Since I will be working on a microfinance project in the summer, I have been reading and reviewing related articles. I just read this new AER paper “Credit Market Consequences of Improved Personal Identification: Field Experimental Evidence from Malawi” by Xavier Gene, Jessica Goldberg, and Dean Yang. Here’s the abstract:
We implemented a randomized field experiment in Malawi examining borrower responses to being fingerprinted when applying for loans. This intervention improved the lender’s ability to implement dynamic repayment incentives, allowing it to withhold future loans from past defaulters while rewarding good borrowers with better loan terms. As predicted by a simple model, fingerprinting led to substantially higher repayment rates for borrowers with the highest ex ante default risk, but had no effect for the rest of the borrowers. We provide unique evidence that this improvement in repayment rates is accompanied by behaviors consistent with less adverse selection and lower moral hazard.
Asymmetric information is one major imperfection of the credit market. Lenders do not know whether individuals borrowing money are risky or not, and to mitigate this problem, they impose collateral requirements. Once the money is borrowed, there is also the potential of moral hazard because the bank doesn’t supervise the borrower, and the borrower might choose a riskier project since he already has the money in his hand.
Microfinance institutions are famous for using social capital instead of tangible physical collaterals to reduce default rate. Village life is not anonymous, and one’s reputation gets ruined if he doesn’t pay back the loan. Group lending also enhances the mutual supervision between each group and monitors the riskiness of the projects that individuals choose. But due to rapid growth and increased competition, an increasing number of clients are “overindebted”. Like traditional lenders, microfinance institutes are also turning to credit bureaus (which requires the existence of identification methods).
The authors use a randomized control trial, so they are able to conclude causal impact of fingerprinting on the repayment and investment choices of borrowers. A few points are worth noting in this paper:
First, they predicted a “credit score” for each of the participants (in control and treatment group). They limit the sample to control group and regress repayment rates on club-specific and farmer-specific variables. The predictions are fitted values using this regression model. Here is their justification:
Conceptually, the resulting index will be purged of any bias introduced by the effects of fingerprinting on repayment because it is constructed using coefficients from a regression predict-ing repayment for only the control (nonfingerprinted)farmers.
I don’t find this convincing, though. The observations in the treatment group will be used twice — in the regression and then in prediction.

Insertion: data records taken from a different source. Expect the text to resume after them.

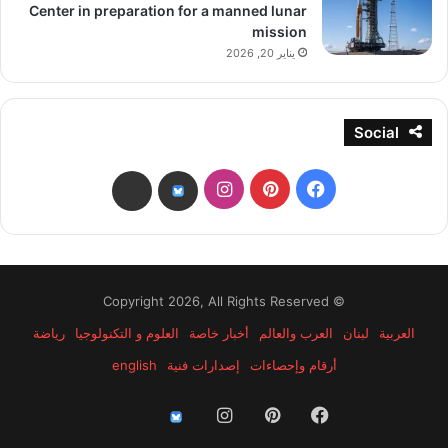
Center in preparation for a manned lunar
mission
يناير 20, 2026
Social
فيسبوك
بينتيريست
انستقرام
threads
bsky
© Copyright 2026, All Rights Reserved
العربية
لبنان
العرب والعالم
أخبار خاصة
العلوم و التكنولوجيا
رياضة
أرقام وإحصاءات
إصدارات فنية
english
فيسبوك
بينتيريست
انستقرام
threads
bsky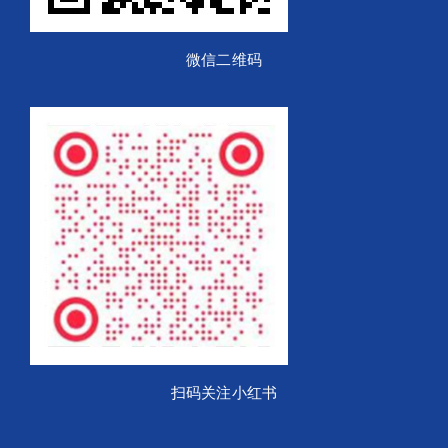
微信二维码
扫码关注小红书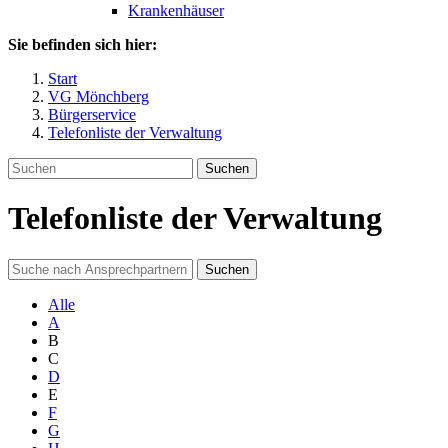
Krankenhäuser
Sie befinden sich hier:
Start
VG Mönchberg
Bürgerservice
Telefonliste der Verwaltung
Suchen
Telefonliste der Verwaltung
Suchen
Alle
A
B
C
D
E
F
G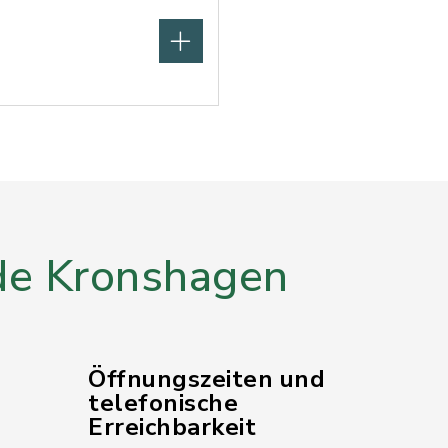
e Kronshagen
Öffnungszeiten und
telefonische
Erreichbarkeit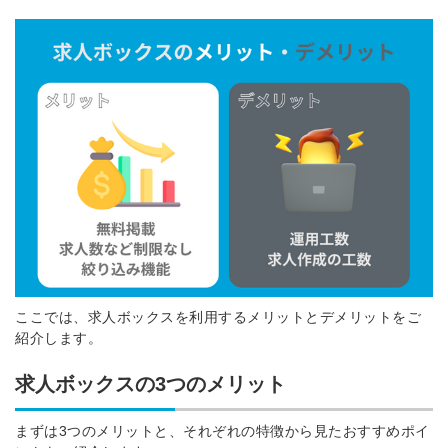
ここでは、求人ボックスを利用するメリットとデメリットをご
紹介します。
求人ボックスの3つのメリット
まずは3つのメリットと、それぞれの特徴から見たおすすめポイ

Second, they coded interaction terms of treatment and predicted likelihood of repayment. Incorporating this term enables them to examine the treatment effects for borrowers with different ex ante risk levels, which is a major interest of the paper.
Third, they record land devoted to different kinds of crops and inputs into paprika as a measure of moral hazard. Because by devoting more land to grow paprika, the farmer is reducing her risk of not being able to pay back the loan.
They also measured the cost-effectiveness of fingerprinting, which is a common thing to do in development program evaluation. The total benefit per individual fingerprinted is calculated to be MK 490.50 (US$3.38) and total cost per individual fingerprinted MK209.20. Benefit-cost ratio is 2.34.